R/derive_summary_records.R
In admiral: ADaM in R Asset Library

Documented in derive_summary_records

#' Add New Records Within By Groups Using Aggregation Functions
#'
#' @description
#' It is not uncommon to have an analysis need whereby one needs to derive an
#' analysis value (`AVAL`) from multiple records. The ADaM basic dataset
#' structure variable `DTYPE` is available to indicate when a new derived
#' records has been added to a dataset.
#'
#' @details
#' When all records have same values within `by_vars` then this function will
#' retain those common values in the newly derived records. Otherwise new value
#' will be set to `NA`.
#'
#' @param dataset  `r roxygen_param_dataset(expected_vars = c("by_vars"))`
#'
#' @param dataset_add Additional dataset
#'
#'    The variables specified for `by_vars` are expected.
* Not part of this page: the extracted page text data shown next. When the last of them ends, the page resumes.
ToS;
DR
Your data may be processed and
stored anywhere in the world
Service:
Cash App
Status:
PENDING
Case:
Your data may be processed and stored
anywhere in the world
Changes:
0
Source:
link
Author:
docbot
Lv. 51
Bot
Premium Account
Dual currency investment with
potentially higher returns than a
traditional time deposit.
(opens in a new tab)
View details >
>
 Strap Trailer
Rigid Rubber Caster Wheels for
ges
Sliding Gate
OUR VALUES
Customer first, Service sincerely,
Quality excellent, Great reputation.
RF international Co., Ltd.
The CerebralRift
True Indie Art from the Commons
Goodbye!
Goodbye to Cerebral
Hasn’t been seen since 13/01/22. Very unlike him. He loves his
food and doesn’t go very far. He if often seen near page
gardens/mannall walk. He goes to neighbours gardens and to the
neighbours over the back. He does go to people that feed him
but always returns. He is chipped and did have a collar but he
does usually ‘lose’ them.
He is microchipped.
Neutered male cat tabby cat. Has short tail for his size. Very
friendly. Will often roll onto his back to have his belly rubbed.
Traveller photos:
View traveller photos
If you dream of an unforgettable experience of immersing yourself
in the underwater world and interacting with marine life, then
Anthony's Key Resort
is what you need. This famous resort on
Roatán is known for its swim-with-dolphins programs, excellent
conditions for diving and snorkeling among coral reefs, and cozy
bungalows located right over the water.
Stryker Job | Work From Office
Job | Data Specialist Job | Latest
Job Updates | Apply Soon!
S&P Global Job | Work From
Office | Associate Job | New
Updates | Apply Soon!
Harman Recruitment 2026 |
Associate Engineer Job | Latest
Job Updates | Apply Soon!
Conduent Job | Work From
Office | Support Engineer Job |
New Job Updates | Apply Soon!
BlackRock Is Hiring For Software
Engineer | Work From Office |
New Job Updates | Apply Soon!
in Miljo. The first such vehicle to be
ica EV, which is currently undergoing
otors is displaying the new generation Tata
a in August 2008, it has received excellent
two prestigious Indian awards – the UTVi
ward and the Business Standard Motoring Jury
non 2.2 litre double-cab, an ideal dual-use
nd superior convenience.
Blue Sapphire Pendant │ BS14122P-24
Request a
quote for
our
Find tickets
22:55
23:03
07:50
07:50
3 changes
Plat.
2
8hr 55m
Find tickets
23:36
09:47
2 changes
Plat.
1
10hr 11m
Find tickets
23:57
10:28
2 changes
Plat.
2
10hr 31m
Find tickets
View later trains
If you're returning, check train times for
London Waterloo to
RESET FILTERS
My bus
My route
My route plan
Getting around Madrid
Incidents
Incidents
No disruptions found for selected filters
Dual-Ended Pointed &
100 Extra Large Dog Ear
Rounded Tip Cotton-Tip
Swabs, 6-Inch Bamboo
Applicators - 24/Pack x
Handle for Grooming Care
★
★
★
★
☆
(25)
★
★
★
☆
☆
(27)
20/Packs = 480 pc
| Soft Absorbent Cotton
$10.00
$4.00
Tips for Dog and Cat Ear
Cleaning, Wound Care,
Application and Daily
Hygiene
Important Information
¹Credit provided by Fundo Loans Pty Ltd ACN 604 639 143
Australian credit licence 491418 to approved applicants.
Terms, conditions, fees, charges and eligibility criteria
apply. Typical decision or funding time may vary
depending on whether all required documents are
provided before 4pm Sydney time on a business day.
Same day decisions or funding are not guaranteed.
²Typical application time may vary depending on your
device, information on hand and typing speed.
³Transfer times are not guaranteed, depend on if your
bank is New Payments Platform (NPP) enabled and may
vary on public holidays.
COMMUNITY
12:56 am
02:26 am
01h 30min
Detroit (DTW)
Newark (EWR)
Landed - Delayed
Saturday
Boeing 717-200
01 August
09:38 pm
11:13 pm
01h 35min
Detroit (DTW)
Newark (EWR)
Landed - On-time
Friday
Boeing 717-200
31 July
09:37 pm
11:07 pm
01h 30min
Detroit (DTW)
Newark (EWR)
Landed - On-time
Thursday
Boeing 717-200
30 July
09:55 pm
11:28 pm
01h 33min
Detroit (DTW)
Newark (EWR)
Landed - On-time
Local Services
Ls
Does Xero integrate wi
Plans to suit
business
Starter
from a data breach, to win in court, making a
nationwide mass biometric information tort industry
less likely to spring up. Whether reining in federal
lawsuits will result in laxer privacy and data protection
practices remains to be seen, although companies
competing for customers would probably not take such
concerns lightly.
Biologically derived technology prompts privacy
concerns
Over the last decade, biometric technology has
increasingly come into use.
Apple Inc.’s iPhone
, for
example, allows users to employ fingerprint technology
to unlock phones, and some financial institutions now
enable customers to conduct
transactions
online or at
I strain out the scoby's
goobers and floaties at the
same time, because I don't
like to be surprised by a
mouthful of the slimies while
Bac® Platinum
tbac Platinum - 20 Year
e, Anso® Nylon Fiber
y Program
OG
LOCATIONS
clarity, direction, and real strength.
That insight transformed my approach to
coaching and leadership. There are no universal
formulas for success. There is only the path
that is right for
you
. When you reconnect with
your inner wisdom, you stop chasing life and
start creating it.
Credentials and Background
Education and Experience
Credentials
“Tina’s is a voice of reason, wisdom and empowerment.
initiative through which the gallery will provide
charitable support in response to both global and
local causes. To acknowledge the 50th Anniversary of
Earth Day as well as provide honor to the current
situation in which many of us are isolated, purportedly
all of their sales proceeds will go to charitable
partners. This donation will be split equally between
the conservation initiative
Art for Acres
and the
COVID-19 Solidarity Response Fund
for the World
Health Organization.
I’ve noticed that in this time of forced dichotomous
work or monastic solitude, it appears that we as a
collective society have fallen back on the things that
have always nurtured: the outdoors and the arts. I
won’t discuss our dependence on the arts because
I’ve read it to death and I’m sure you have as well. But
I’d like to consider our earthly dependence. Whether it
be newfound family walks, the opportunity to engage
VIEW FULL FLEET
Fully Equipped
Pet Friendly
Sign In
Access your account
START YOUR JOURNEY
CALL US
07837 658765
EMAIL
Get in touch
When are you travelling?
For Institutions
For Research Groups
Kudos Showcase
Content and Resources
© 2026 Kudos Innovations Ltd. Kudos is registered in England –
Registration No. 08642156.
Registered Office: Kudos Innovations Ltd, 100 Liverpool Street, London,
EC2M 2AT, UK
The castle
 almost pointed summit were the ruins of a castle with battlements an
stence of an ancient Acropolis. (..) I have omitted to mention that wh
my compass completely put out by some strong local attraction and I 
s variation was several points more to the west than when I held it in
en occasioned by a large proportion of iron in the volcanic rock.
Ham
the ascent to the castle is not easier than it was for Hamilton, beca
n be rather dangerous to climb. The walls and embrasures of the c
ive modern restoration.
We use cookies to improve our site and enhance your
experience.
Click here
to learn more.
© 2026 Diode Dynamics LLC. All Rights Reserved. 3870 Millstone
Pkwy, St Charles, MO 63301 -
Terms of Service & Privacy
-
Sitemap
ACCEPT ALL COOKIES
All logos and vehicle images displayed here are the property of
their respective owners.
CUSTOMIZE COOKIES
#'   Observations from the specified dataset are going to be used to calculate and added
#'   as new records to the input dataset (`dataset`).
#'
#' @param dataset_ref Reference dataset
#'
#'   The variables specified for `by_vars` are expected. For each
#'   observation of the specified dataset a new observation is added to the
#'   input dataset.
#'
#' @param by_vars Grouping variables
#'
#'   Variables to consider for generation of groupwise summary
#'   records. Providing the names of variables in [exprs()] will create a
#'   groupwise summary and generate summary records for the specified groups.
#'
#'   `r roxygen_param_by_vars()`
#'
#' @param filter
#'
#'  `r lifecycle::badge("deprecated")` Please use `filter_add` instead.
#'
#'   Filter condition as logical expression to apply during
#'   summary calculation. By default, filtering expressions are computed within
#'   `by_vars` as this will help when an aggregating, lagging, or ranking
#'   function is involved.
#'
#'   For example,
#'
#'   + `filter = (AVAL > mean(AVAL, na.rm = TRUE))` will filter all `AVAL`
#'   values greater than mean of `AVAL` with in `by_vars`.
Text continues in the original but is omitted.